Friday, March 3, 2017

Shipping My Motorbike

Yesterday I was sitting in the lobby of my hostel in Saigon looking at the map of Vietnam and trying to figure out how I would be able to go to the places I want to go in the time I have left in the country, when Jessie, one of the women who works here at the hostel (I don't remember her Vietnamese name) told me that I can put my motorbike on a train and also head somewhere by train, so that opened up a whole new realm of possibilities to me.  I made a reservation on a train to Hue, but was told that I would have to go to the station two days before I was leaving to buy a ticket for my motorbike and have it shipped as cargo.

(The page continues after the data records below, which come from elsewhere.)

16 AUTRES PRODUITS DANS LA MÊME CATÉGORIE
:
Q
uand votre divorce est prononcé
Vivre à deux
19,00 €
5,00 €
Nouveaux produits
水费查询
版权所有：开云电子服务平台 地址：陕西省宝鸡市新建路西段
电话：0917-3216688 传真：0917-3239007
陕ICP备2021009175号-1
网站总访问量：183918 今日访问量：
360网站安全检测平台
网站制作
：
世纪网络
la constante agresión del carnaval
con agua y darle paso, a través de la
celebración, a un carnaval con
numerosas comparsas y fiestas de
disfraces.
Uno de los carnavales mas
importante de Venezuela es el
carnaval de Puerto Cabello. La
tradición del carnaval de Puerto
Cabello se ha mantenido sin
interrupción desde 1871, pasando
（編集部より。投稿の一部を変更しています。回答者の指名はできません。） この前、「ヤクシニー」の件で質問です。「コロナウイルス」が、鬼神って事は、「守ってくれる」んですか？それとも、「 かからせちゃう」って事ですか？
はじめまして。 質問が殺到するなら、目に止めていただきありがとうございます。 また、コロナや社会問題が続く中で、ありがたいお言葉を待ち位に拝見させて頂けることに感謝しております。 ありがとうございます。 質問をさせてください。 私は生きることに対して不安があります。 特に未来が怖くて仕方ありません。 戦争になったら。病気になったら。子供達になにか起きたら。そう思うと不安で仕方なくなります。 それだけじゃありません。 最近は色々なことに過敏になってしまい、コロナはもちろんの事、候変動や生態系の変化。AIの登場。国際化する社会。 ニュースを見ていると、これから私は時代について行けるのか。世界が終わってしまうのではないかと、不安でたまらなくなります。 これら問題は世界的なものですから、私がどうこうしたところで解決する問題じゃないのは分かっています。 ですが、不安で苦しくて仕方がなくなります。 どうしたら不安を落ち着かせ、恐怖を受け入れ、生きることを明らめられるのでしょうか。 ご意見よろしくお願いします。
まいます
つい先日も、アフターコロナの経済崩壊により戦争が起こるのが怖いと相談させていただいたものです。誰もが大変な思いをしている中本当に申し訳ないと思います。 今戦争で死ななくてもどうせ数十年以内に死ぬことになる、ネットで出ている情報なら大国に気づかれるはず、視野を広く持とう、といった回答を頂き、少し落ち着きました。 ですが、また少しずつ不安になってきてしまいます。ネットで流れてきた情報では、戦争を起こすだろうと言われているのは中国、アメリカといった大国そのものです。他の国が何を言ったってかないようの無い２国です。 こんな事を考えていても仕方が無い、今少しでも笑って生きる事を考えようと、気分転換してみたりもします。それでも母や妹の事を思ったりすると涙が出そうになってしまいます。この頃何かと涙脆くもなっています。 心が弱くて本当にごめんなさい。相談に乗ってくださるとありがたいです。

So today I set off for the train station on my motorbike to have it shipped to Hue.  I got to the station and parked in the parking lot, which charges 3000 dong to park there; it is maybe around 15 cents.  But I really didn't have to park there, as I soon found out.  The thing was that I didn't know for sure if they were going to take my motorbike right then or if I would just buy a ticket and then bring my motorbike when I was leaving.  But it turned out that they did take my motorbike right then.  They drained the gas out of it in preparation for shipping it, took off the mirrors and taped them to the rack, and covered the handlebars in cardboard.  I asked if I could ship the helmet with it, so I wouldn't have to lug it around with me.  The first guy I asked said no, but someone else who appeared to have more authority stepped up and said that I could.  I set it on the rack after they put the mirrors there, and made hand motions like, “are you going to tie/tape it up?”, and the authoritative guy nodded to indicate “yes”. I hope.  I stuck around for a while to see what they would do with it, but my helmet just sat there on the rack.  I certainly hope that it arrives with my bike.  For that matter, I hope my bike arrives OK with no problems, although it probably will.  I'll have to figure out how to get some gasoline into the tank, since they drained it.

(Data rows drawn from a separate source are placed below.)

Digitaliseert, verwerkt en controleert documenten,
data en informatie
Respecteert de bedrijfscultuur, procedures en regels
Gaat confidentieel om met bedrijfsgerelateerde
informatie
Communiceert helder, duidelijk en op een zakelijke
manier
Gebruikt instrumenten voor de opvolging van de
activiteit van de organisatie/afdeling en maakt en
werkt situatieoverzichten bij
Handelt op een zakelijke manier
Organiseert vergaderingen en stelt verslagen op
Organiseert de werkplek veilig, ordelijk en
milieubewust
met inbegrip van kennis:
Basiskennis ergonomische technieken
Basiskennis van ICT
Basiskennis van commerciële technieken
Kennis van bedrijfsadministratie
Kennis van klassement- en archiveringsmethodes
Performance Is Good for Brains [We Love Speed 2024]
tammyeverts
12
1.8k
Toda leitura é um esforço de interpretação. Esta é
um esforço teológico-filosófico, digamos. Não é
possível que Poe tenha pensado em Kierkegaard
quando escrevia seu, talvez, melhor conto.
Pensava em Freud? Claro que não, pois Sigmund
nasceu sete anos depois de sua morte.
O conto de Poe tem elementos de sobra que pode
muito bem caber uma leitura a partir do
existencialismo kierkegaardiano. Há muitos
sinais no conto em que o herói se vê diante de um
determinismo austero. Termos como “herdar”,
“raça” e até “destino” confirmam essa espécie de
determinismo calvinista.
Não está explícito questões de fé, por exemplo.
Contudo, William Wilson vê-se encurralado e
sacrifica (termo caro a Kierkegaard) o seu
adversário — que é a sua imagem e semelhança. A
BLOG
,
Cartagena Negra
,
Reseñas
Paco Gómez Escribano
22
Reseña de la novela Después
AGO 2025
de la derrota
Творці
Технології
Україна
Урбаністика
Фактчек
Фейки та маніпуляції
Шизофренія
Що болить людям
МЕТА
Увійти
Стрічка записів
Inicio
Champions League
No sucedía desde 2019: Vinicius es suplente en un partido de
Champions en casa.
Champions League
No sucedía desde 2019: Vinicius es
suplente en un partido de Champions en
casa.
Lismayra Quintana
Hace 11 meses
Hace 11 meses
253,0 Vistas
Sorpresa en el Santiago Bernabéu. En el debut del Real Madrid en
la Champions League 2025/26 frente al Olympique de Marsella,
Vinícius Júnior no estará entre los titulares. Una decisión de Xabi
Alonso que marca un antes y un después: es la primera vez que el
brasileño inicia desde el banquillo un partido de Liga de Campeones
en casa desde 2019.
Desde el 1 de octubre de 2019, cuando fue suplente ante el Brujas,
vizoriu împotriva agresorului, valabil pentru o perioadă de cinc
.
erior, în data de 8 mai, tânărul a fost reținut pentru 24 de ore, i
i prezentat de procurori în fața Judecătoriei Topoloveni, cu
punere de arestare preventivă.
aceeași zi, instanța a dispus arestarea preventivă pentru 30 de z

The train to Hue will be about a twenty hour journey, and I will head up there in a couple of days.  This will be the first time I've taken a train in Vietnam, and actually the first time for me to journey by train anywhere in Southeast Asia, so I'll get to see what the trains are like.  I hope to ride down the coast back to Saigon and stop in several places on the way.  Taking the train will probably save me somewhere between a few days to a week of travel, though I wouldn't necessarily have to come back the same way I went up.

I decided to just walk back to the hostel from the train station, since it was only a few kilometers, and I wanted to take my time and check out some more stuff I hadn't seen yet.  I stopped by the Independence Palace, and was going to check it out, but I had gotten there too late...it closes from 11:30 in the morning until 1 in the afternoon, and I got there right after 11:30.  Maybe I'll head back in that direction this afternoon, maybe not.

So I have no motorbike for the next couple of days that I am in Ho Chi Minh City.  I doubt it will matter much because I have been walking almost everywhere anyway.  BTW, some people don't know that Ho Chi Minh City, HCMC, and Saigon are all the same place.  I talked to a guy the other day who had no idea.  Just in case you didn't know, they are.